Peter Yarrow of the 1960s American folk trio Peter, Paul and Mary, who received a presidential pardon after being convicted of sexually assaulting a teenage girl, has died in New York. He was 86.
His longtime publicist told AFP in a statement that Yarrow, the songwriter behind hits like Puff the Magic Dragon, had been battling bladder cancer for four years.
Yarrow and his bandmates Mary Travers and Noel Paul Stookey burst onto the American folk music scene in 1961 with an influential style punctuated by rich three-part harmonies and progressive activist politics.
Born on 31 May 1938 in Manhattan to Jewish immigrants from Ukraine, Yarrow studied painting before turning to singing and guitar as a student at Cornell University.
After graduating, he moved to New York and became a regular on Greenwich Village's burgeoning folk scene.
The band blended folk roots and commercial success: their self-titled 1962 debut reigned over the US charts and sold more than two million copies.
Their rendition of Blowin' in the Wind became a popular interpretation of fellow folk singer Bob Dylan's anti-war anthem. Peter, Paul and Mary performed the song at the 1963 March on Washington by the civil rights movement - where the Rev Martin Luther King Jr delivered his I Have a Dream speech - cementing its place in the folk activist canon.
Their version of the progressive protest song If I Had a Hammer - written by Pete Seeger and Lee Hays - earned the trio two of their five Grammy wins.
Their other hits included Day Is Done and The Great Mandala. The trio also covered John Denver's Leavin' on a Jet Plane to chart-topping success.
But they broke up in 1970, shortly after the song's release, partly to pursue solo work and partly because Yarrow was accused of the sexual assault of a 14-year-old girl who had gone with her teenage sister to Yarrow's Washington DC hotel room seeking an autograph.

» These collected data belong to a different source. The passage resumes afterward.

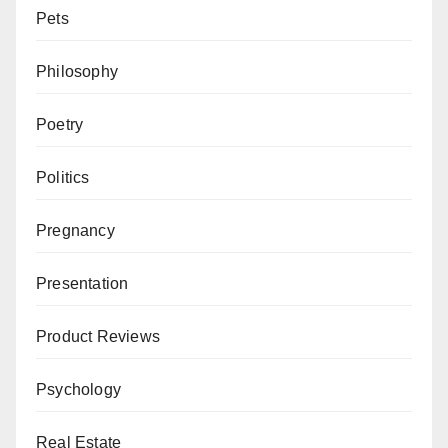
Pets
Philosophy
Poetry
Politics
Pregnancy
Presentation
Product Reviews
Psychology
Real Estate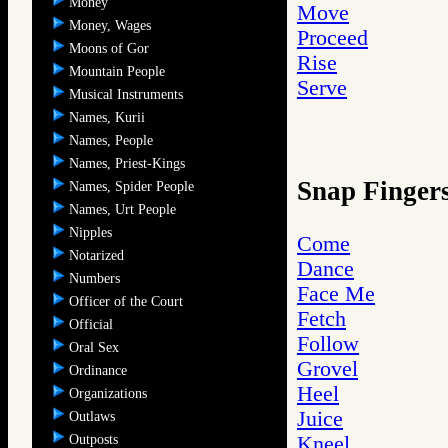
Money
Move
Money, Wages
Proceed
Moons of Gor
Rise
Mountain People
Serve
Musical Instruments
Names, Kurii
Names, People
Names, Priest-Kings
Snap Finger
Names, Spider People
Names, Urt People
Nipples
Come
Notarized
Dance
Numbers
Face Me
Officer of the Court
Fetch
Official
Follow
Oral Sex
Grovel
Ordinance
Heel
Organizations
Juice
Outlaws
Outposts
Kneel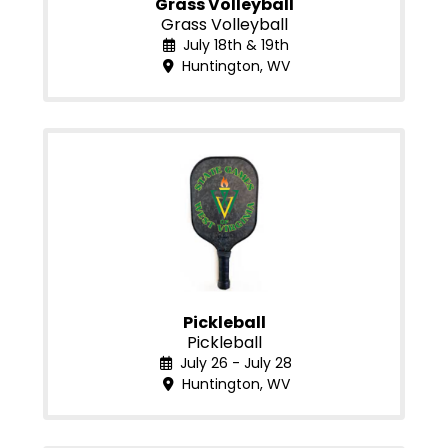
Grass Volleyball
Grass Volleyball
July 18th & 19th
Huntington, WV
Pickleball
Pickleball
July 26 - July 28
Huntington, WV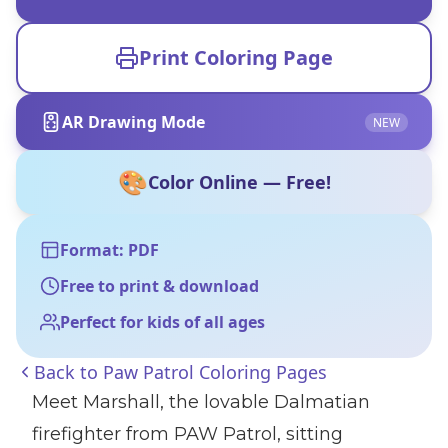
Print Coloring Page
AR Drawing Mode
NEW
🎨
Color Online — Free!
Format: PDF
Free to print & download
Perfect for kids of all ages
Back to
Paw Patrol Coloring Pages
Meet Marshall, the lovable Dalmatian
firefighter from PAW Patrol, sitting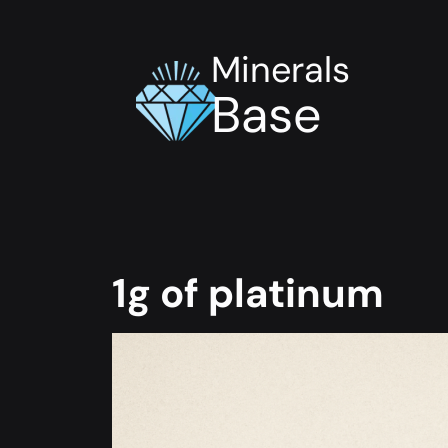
Minerals
Base
1g of platinum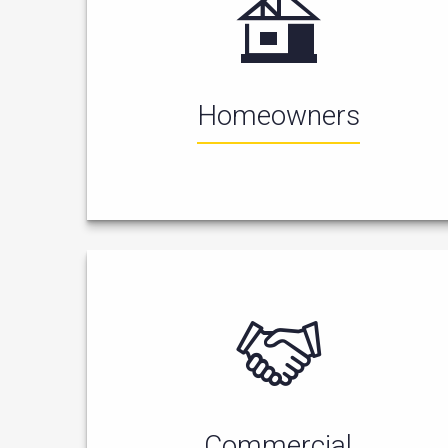
Homeowners
Commercial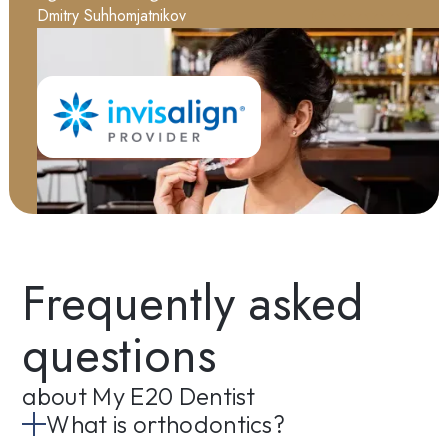
Dmitry Suhhomjatnikov
Frequently asked
questions
about My E20 Dentist
What is orthodontics?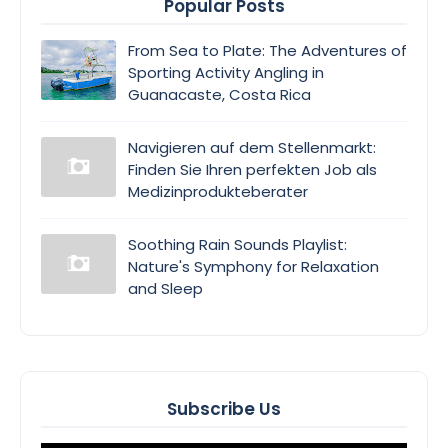
Popular Posts
From Sea to Plate: The Adventures of
Sporting Activity Angling in
Guanacaste, Costa Rica
Navigieren auf dem Stellenmarkt:
Finden Sie Ihren perfekten Job als
Medizinprodukteberater
Soothing Rain Sounds Playlist:
Nature's Symphony for Relaxation
and Sleep
Subscribe Us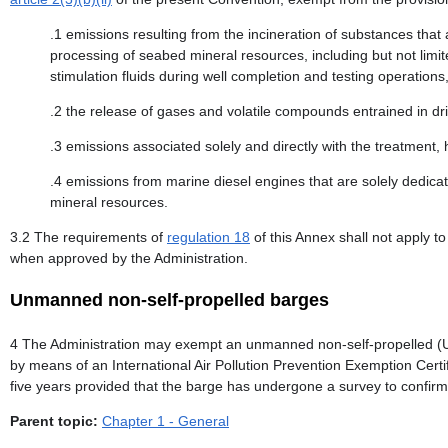
.1 emissions resulting from the incineration of substances that a
processing of seabed mineral resources, including but not limit
stimulation fluids during well completion and testing operations,
.2 the release of gases and volatile compounds entrained in dril
.3 emissions associated solely and directly with the treatment,
.4 emissions from marine diesel engines that are solely dedica
mineral resources.
3.2 The requirements of
regulation 18
of this Annex shall not apply t
when approved by the Administration.
Unmanned non-self-propelled barges
4 The Administration may exempt an unmanned non-self-propelled 
by means of an International Air Pollution Prevention Exemption Cer
five years provided that the barge has undergone a survey to confirm t
Parent topic:
Chapter 1 - General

Yarrow served three months of a prison sentence after pleading guilty to taking "indecent liberties" with the child. The victim's family sued Yarrow, settling for an undisclosed sum.
The artist was controversially pardoned in 1981 by then-president Jimmy Carter.
The case trailed him, however: in 2019, as the #MeToo movement gained traction, he was due to perform at a New York arts festival, but the set was cancelled due to protests.
In a statement at the time, Yarrow voiced remorse: "I do not seek to minimize or excuse what I have done and I cannot adequately express my apologies and sorrow for the pain and injury I have caused."
The Washington Post reports that in 2021, another woman alleged Yarrow had raped her when she was a minor in 1969. Her lawsuit was also settled privately.
Neither Yarrow nor his bandmates achieved the fame as solo artists as they did together. They reunited for one-off shows before touring regularly throughout the late 20th century, until Travers was diagnosed with cancer from which she eventually died in 2009.
The group played their final performance together in May 2009 in New Jersey.